Para secretário de Segurança Pública, população está interessada no trabalho para 'diminuir índices de criminalidade'

Alexandre Hisayasu e Felipe Resk, O Estado de S. Paulo

22 de outubro de 2015 | 20h09

Atualizada às 21h23

SÃO PAULO - Em meio à crise de relação entre as Polícias Civil e Militar, o secretário de Segurança Pública, Alexandre de Moraes, afirmou nesta quinta-feira, 22, que a "sociedade não está muito preocupada com a discussão institucional", mas sim com o trabalho policial para "diminuir os índices de criminalidade". A declaração foi feita após o secretário ter sido questionado sobre o "ciclo completo de polícia", em discussão no Congresso Nacional, que propõe que uma força policial assuma uma ocorrência do início ao fim.

O "ciclo completo de polícia" é um dos principais pontos de atrito entre as classes militar e civil.

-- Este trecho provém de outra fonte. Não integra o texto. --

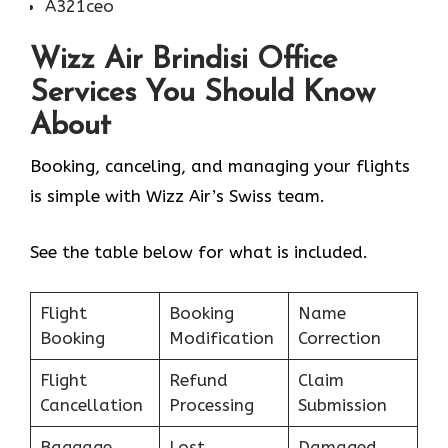
A321ceo
Wizz Air Brindisi Office
Services You Should Know
About
Booking, canceling, and managing your flights
is simple with Wizz Air’s Swiss team.
See the table below for what is included.
Flight
Booking
Name
Booking
Modification
Correction
Flight
Refund
Claim
Cancellation
Processing
Submission
Baggage
Lost
Damaged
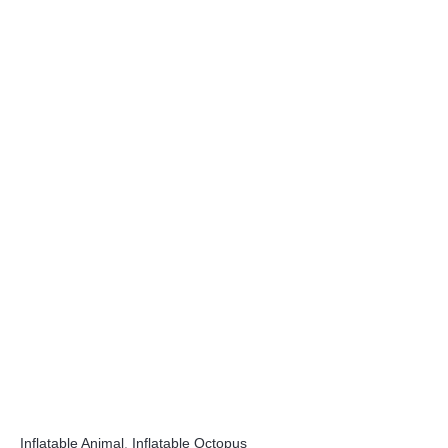
Inflatable Animal
,
Inflatable Octopus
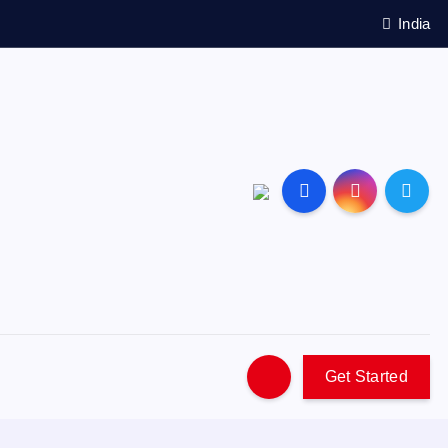
India
Get Started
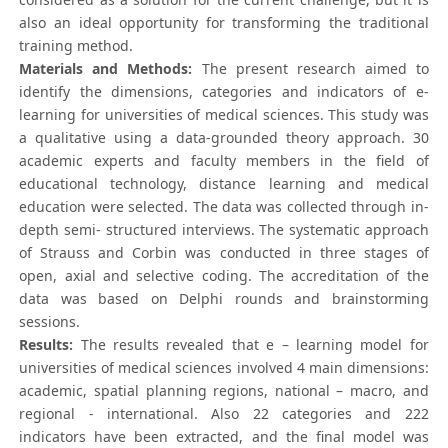
also an ideal opportunity for transforming the traditional
training method.
Materials and Methods:
The present research aimed to
identify the dimensions, categories and indicators of e-
learning for universities of medical sciences. This study was
a qualitative using a data-grounded theory approach. 30
academic experts and faculty members in the field of
educational technology, distance learning and medical
education were selected. The data was collected through in-
depth semi- structured interviews. The systematic approach
of Strauss and Corbin was conducted in three stages of
open, axial and selective coding. The accreditation of the
data was based on Delphi rounds and brainstorming
sessions.
Results:
The results revealed that e – learning model for
universities of medical sciences involved 4 main dimensions:
academic, spatial planning regions, national – macro, and
regional - international. Also 22 categories and 222
indicators have been extracted, and the final model was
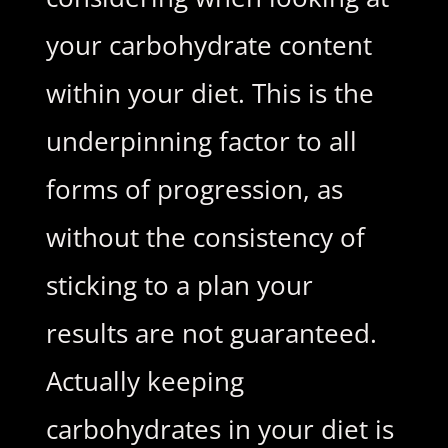
your carbohydrate content
within your diet. This is the
underpinning factor to all
forms of progression, as
without the consistency of
sticking to a plan your
results are not guaranteed.
Actually keeping
carbohydrates in your diet is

A proposta é defendida pelos PMs, mas é alvo da oposição dos policiais civis. "Hoje, Polícia Civil faz polícia judiciária e a Polícia Militar faz polícia preventiva e ostensiva. Se amanhã o Congresso Nacional alterar isso, eu, como secretario da Segurança, vou cumprir", afirmou Moraes, que, no entanto, preferiu não opinar sobre a proposta. "Eu estou secretário, mas sou professor de Direito Constitucional e atuo dentro da absoluta legalidade e constitucionalidade."

Apesar de não assumir uma posição clara, o secretário defendeu que os policiais possam se expressar contra ou a favor da proposta. "É direito deles defender o que acham que é o melhor para sociedade. O que não pode ocorrer - e não será admitido - é que discussões no campo institucional prejudiquem o trabalho da SSP", disse.

Outra divergência que serve como pano de fundo para a entender a rixa entre as duas Polícias é a Resolução 57/15 da SSP, que determina a rápida liberação dos PMs em delegacias para casos simples de flagrante e desobriga os militares a preservarem o local do crime em ocorrências menos graves.

"Isso abriu uma brecha que permite a interpretação de que a Polícia Militar tem atribuição para avaliar a extensão do local do crime, bem como a necessidade ou não de preservação do mesmo. Essa medida entrou em conflito com as atribuições da Polícia Civil. E aí essa rixa começou", disse o deputado estadual delegado Antônio Olim (PP). 

O deputado Coronel Telhada concorda. "As polícias precisam trabalhar de maneira integrada. E isso não está acontecendo. Seria melhor chamar o comando das duas corporações para discutir eventuais medidas do que impor sem consultar ninguém".

Conflito. O mais recente episódio de atrito aconteceu nesta semana, quando o 103º Distrito Policial (Itaquera) foi cercado por PMs após o sargento Charles Otaga, de 41 anos, ser preso em flagrante ao apresentar um suspeito detido por praticar roubo na região. Ele foi autuado pelo delegado Raphael Zanon, sob suspeita de ter praticado tortura contra o ladrão.

Moraes, no entanto, negou que haja um conflito grave entre as instituições. "As polícias se respeitam, continuam trabalhando juntas e de forma coordenada. Fatos ocorridos pontualmente serão apurados", disse. O secretário também negou que o delegado saiu do DP escoltado pelo Grupo de Operações Especiais (GOE). "Ele pegou uma carona com o supervisor do GOE." "Se ele (Zanon) falar que foi ameaçado, nós vamos tomar providência imediatamente."   

"Nós tivemos algo que acaba mexendo com a questão corporativa - e isso foi acentuado com a presença de dois deputados, cada um, dentro do seu legitimo direito, puxando pro seu lado", afirmou Moraes. O secretário também disse que a decisão do delegado tem respaldo na legislação, mas que se ele "acertou ou errou na análise do tipo penal, é a Justiça quem vai dizer". "Não podemos dizer que houve tortura, isso vai ser apurado. Também ão podemos dizer que o delegado errou: ele agiu dentro da sua convicção e de forma legal."